Hypoxemia, hypercarbia, and acidemia

Hypoxemia, hypercarbia, and acidemia from ARDS inflict deleterious effects on kidney parenchyma. Severe hypoxemia impairs the nitric oxide, angiotensin II, endothelin, and bradykinin pathways in the kidneys and activates the sympathetic system, with a subsequent reduction in kidney blood flow and eGFR. In addition, severe hypoxia produces pulmonary arterial vasoconstriction, pulmonary hypertension, and venous congestion, which can contribute to kidney dysfunction (8). Hypercarbia, like severe hypoxemia, causes pulmonary vasoconstriction; in the kidneys, it produces renal arterial vasoconstriction, sympathetic activation, and activation of the renin-angiotensin-aldosterone system, which causes a reduction in kidney blood flow and eGFR (9). Severe hypoxemia and hypercarbia have a synergistic effect on kidney blood flow reduction and can also lead to apoptosis of renal tubular cells, as opposed to permissive hypercapnia without hypoxemia, which seems to have an anti-inflammatory effect and reduces apoptosis in both kidneys and lungs (10, 11). Finally, moderate levels of acidemia can result in renal vasodilation, whereas severe acidemia can cause renal vasoconstriction.

In addition to lung-protective ventilation and conservative fluid therapy, supportive therapies that have been shown to improve outcomes in ARDS include prone ventilation, neuromuscular blockade, and extracorporeal membrane oxygenation (1214). The evidence for early initiation of RRT in ARDS patients remains controversial. The known indications for RRT in ARDS include 1) prevention of volume overload, 2) diuretic-resistant volume, 3) AKI, and 4) electrolyte and acid-base derangements refractory to medical management. A recent post hoc analysis of the AKIKI randomized clinical trial showed no significant difference in 60-day mortality nor in the time to successful extubation based on the initiation time of RRT in ARDS patients. In fact, recovery of kidney function occurred earlier in the delayed RRT group (15).

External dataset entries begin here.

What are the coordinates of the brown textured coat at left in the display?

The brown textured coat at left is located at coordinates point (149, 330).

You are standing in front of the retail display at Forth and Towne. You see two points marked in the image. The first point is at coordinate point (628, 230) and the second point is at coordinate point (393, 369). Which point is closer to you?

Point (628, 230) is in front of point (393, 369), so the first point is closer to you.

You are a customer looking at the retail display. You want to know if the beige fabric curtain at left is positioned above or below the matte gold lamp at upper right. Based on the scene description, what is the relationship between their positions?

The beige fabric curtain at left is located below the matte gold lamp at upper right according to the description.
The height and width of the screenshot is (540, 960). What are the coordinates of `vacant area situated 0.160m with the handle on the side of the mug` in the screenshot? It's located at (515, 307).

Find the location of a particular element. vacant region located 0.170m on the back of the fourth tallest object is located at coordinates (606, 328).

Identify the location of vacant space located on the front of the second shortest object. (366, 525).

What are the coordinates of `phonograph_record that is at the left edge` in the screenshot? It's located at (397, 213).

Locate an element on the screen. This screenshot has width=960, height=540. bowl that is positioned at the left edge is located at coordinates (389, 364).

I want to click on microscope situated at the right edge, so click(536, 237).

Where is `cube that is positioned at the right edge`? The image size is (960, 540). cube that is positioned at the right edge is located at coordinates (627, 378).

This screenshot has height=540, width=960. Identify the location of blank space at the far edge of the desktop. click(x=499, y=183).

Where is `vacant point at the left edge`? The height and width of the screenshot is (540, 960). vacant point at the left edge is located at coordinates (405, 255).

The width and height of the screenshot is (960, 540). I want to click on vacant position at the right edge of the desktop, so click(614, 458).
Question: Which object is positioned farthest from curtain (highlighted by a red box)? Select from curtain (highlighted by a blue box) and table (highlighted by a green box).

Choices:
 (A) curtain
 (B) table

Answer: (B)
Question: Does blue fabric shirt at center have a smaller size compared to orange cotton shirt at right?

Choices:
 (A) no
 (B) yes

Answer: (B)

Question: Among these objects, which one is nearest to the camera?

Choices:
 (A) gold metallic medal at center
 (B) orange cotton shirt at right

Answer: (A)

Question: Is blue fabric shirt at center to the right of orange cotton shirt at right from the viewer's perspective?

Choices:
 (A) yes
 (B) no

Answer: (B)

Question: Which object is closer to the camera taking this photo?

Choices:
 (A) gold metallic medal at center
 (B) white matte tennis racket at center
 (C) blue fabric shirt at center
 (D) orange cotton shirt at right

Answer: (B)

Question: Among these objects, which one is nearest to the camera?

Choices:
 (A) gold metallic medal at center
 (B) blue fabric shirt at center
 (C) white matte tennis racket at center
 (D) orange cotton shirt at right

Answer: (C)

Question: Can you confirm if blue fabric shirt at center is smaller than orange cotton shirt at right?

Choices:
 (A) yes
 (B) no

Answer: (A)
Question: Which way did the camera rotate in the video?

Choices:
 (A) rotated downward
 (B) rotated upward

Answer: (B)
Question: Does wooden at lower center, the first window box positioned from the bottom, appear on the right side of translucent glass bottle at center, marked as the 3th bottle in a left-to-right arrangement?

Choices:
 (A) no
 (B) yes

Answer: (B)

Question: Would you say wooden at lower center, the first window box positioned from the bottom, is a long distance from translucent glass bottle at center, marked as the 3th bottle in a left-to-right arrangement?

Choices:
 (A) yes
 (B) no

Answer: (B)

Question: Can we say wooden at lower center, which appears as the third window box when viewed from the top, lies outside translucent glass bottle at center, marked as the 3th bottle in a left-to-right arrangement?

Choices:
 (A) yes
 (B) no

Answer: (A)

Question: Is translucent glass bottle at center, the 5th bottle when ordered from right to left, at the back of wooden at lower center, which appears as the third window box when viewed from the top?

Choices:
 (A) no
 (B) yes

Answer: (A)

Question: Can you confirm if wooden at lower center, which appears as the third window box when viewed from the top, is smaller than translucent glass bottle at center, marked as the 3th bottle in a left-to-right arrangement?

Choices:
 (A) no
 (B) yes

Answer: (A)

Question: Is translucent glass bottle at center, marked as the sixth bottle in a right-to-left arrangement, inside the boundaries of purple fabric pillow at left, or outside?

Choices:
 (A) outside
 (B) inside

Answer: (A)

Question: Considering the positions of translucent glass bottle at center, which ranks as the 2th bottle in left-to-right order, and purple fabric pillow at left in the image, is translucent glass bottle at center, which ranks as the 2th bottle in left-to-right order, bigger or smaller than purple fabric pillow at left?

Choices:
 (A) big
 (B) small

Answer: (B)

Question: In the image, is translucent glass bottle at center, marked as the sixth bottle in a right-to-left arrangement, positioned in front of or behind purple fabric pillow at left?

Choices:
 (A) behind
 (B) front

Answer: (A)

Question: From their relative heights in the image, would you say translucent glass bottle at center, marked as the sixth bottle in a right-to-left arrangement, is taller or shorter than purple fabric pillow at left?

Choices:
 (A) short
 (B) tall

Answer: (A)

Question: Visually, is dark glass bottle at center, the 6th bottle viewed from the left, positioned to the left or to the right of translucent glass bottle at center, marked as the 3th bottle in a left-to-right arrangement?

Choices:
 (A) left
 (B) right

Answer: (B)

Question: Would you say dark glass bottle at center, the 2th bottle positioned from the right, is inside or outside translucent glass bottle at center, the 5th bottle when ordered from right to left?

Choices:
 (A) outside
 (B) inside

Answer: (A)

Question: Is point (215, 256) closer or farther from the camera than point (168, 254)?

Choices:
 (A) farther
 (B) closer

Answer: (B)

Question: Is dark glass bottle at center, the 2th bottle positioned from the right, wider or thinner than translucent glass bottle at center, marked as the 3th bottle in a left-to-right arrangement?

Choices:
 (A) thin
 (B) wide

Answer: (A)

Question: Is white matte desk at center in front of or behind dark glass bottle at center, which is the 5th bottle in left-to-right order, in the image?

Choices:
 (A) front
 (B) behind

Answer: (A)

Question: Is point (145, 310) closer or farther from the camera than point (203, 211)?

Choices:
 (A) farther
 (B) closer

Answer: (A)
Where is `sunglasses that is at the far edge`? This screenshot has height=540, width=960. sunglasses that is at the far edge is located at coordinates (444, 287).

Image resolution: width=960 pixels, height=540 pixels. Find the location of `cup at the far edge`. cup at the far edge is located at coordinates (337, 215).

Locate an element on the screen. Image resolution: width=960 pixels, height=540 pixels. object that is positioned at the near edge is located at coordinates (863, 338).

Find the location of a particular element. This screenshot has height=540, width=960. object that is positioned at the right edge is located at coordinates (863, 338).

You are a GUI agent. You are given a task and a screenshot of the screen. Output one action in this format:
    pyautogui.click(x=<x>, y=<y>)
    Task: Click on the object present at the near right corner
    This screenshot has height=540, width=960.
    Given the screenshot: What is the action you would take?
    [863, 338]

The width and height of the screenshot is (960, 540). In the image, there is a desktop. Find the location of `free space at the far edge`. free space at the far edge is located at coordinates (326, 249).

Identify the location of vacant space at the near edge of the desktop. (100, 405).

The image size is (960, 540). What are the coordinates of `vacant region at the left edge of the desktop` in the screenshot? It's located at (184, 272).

In conclusion, it is essential to understand the lung–kidney crosstalk because it elucidates the importance of promptly addressing hypoxia, hypercarbia, acidemia, and volume overload in the evaluation of ARDS patients. Larger clinical trials to evaluate this specific population are needed to determine the most appropriate strategy and indications for RRT. On the other hand, research efforts are ongoing to evaluate the therapeutic implications of biomarkers in ARDS and AKI, aiming to ultimately improve decision-making and, in turn, patient care and outcomes.